[Records drawn from a dataset]

::::::

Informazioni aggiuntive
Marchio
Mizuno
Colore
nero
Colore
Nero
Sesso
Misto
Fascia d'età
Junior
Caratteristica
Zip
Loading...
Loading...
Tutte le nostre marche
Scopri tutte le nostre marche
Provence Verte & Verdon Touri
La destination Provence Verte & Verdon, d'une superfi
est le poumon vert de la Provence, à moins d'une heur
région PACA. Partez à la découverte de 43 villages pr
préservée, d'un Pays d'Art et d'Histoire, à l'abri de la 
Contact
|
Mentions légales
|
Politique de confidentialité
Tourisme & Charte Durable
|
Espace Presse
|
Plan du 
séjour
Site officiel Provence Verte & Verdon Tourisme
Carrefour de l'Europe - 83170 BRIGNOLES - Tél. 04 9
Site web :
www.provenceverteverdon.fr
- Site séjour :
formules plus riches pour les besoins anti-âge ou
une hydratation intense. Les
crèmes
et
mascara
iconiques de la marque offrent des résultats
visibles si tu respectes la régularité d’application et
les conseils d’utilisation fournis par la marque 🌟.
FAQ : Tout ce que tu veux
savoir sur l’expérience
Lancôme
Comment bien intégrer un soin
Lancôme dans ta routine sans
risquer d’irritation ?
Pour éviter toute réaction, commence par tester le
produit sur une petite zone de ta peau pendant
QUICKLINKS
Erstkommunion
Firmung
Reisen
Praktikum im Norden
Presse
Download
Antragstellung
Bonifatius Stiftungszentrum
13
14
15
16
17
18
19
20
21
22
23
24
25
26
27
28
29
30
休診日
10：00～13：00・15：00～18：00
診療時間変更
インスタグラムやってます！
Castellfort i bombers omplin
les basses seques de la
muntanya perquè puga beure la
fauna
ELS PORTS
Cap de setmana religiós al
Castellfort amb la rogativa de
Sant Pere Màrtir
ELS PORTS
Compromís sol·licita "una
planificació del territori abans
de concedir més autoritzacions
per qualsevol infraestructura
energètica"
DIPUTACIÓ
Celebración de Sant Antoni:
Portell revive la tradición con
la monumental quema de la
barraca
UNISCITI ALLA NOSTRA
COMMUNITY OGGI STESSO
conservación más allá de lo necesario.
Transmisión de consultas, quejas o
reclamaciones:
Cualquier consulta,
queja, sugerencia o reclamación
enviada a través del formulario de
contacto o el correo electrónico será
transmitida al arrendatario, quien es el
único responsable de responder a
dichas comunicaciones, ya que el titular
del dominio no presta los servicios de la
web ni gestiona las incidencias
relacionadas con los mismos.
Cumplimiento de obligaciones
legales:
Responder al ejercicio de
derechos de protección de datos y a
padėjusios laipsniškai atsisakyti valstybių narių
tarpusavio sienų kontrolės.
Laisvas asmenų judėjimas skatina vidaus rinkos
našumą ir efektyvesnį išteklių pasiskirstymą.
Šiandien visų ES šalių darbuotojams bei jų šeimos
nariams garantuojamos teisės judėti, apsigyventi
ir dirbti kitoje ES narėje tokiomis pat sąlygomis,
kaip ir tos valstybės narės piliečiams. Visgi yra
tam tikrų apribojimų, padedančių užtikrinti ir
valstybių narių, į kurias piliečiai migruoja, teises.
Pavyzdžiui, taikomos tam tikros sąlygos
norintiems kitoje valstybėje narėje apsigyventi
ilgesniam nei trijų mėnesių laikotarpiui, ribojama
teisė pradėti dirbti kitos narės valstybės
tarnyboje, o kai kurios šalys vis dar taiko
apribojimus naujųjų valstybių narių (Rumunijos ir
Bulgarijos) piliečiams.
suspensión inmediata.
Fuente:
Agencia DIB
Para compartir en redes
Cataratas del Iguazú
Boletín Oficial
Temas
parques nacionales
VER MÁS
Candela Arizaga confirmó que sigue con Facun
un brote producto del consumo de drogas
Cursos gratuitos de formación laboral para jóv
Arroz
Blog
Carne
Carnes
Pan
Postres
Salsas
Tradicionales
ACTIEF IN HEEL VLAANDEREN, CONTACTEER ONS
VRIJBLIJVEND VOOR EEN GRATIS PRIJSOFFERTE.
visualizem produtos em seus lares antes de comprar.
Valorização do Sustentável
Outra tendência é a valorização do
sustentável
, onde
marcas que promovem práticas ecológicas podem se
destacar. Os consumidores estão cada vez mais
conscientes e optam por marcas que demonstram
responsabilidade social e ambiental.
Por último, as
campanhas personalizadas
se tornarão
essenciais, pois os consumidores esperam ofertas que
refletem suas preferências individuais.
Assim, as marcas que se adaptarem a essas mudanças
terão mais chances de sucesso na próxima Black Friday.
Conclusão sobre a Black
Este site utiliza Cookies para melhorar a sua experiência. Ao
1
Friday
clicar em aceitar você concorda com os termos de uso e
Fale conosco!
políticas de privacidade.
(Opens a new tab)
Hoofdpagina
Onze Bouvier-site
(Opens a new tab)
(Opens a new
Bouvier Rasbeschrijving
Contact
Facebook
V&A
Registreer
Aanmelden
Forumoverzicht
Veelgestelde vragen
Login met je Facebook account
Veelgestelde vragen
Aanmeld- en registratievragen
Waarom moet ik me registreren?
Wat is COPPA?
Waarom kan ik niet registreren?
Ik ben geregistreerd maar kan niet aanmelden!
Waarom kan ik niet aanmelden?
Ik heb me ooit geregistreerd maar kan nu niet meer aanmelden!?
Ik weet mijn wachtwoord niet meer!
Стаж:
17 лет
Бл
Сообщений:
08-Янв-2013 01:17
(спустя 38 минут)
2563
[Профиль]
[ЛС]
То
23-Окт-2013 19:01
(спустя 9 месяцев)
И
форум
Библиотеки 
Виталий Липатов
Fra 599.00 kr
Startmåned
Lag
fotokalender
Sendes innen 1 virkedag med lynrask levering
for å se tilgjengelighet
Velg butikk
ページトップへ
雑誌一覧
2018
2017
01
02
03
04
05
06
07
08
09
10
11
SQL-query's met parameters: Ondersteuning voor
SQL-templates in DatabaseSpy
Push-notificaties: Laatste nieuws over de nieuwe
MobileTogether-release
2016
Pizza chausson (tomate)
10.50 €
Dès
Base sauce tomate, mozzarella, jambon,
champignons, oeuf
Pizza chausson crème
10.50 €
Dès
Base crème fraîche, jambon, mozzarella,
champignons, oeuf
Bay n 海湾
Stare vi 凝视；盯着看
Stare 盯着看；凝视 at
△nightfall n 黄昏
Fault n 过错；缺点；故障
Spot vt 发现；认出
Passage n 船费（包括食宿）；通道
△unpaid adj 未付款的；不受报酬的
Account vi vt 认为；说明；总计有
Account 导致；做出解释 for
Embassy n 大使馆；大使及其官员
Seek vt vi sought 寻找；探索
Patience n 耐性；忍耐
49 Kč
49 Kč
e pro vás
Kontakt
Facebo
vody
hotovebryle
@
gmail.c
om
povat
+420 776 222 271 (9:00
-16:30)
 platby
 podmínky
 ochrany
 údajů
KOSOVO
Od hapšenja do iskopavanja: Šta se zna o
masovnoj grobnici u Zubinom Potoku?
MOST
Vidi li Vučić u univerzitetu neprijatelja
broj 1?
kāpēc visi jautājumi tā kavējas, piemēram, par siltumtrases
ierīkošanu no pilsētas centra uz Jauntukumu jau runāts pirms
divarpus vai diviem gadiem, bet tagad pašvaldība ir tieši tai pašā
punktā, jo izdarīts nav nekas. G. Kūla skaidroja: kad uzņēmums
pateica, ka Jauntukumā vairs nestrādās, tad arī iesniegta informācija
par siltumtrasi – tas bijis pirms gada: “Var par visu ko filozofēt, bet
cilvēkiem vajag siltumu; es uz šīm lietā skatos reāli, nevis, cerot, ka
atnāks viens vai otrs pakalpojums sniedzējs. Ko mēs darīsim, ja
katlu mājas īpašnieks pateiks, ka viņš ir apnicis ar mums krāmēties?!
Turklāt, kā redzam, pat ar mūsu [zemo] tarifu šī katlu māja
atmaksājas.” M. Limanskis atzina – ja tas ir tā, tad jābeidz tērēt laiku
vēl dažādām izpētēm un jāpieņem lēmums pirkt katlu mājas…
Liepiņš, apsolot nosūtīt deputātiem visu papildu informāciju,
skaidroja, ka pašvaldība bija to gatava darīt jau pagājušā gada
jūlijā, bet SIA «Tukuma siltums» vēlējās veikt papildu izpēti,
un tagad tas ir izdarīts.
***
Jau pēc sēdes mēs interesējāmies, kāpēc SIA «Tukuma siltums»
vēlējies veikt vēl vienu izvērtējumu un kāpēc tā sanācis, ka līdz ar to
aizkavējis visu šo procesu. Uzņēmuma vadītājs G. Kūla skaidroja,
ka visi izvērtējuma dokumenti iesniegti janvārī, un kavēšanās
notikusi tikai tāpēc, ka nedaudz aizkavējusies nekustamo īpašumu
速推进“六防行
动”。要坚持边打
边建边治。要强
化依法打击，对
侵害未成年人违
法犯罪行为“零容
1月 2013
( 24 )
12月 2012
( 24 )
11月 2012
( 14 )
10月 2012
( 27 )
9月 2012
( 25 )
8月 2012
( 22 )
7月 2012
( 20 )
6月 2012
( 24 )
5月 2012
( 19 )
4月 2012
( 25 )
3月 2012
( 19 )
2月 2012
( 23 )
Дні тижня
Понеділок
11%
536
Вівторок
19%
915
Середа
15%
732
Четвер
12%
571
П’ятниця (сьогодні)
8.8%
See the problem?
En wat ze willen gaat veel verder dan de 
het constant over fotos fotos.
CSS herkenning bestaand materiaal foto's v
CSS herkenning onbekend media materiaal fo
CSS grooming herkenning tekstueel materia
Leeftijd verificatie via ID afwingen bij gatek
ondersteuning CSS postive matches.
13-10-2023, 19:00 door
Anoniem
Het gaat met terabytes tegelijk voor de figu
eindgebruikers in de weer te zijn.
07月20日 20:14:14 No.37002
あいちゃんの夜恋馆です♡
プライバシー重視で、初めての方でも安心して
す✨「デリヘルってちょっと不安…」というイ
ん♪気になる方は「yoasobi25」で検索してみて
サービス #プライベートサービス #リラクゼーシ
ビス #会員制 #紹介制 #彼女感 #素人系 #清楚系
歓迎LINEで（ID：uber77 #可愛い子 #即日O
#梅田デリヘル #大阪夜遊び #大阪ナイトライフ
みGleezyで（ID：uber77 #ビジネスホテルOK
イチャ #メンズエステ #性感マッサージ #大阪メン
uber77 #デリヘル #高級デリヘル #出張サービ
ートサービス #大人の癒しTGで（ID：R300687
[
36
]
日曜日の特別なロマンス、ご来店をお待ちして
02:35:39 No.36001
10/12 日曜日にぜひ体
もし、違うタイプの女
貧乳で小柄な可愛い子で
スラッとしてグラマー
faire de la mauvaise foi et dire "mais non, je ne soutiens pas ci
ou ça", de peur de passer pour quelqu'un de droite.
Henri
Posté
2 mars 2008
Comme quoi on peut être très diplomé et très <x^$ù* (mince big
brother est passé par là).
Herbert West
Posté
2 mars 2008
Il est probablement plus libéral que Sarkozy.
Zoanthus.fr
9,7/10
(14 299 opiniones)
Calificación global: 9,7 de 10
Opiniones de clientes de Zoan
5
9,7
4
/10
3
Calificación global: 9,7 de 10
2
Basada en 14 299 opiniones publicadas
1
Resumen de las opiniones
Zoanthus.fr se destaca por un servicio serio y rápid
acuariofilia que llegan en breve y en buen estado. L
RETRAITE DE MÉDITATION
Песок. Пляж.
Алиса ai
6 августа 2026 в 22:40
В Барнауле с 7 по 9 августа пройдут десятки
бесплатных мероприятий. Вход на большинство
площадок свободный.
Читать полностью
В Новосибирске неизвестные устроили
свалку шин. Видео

::::::

◆ Problem requirements ◆
Look above for the line with "ierīkošanu no pilsētas" and the line with "Turklāt, kā redzam, pat". Retype those two lines and every line between them exactly, adding nothing.

◆ Task answer ◆
ierīkošanu no pilsētas centra uz Jauntukumu jau runāts pirms
divarpus vai diviem gadiem, bet tagad pašvaldība ir tieši tai pašā
punktā, jo izdarīts nav nekas. G. Kūla skaidroja: kad uzņēmums
pateica, ka Jauntukumā vairs nestrādās, tad arī iesniegta informācija
par siltumtrasi – tas bijis pirms gada: “Var par visu ko filozofēt, bet
cilvēkiem vajag siltumu; es uz šīm lietā skatos reāli, nevis, cerot, ka
atnāks viens vai otrs pakalpojums sniedzējs. Ko mēs darīsim, ja
katlu mājas īpašnieks pateiks, ka viņš ir apnicis ar mums krāmēties?!
Turklāt, kā redzam, pat ar mūsu [zemo] tarifu šī katlu māja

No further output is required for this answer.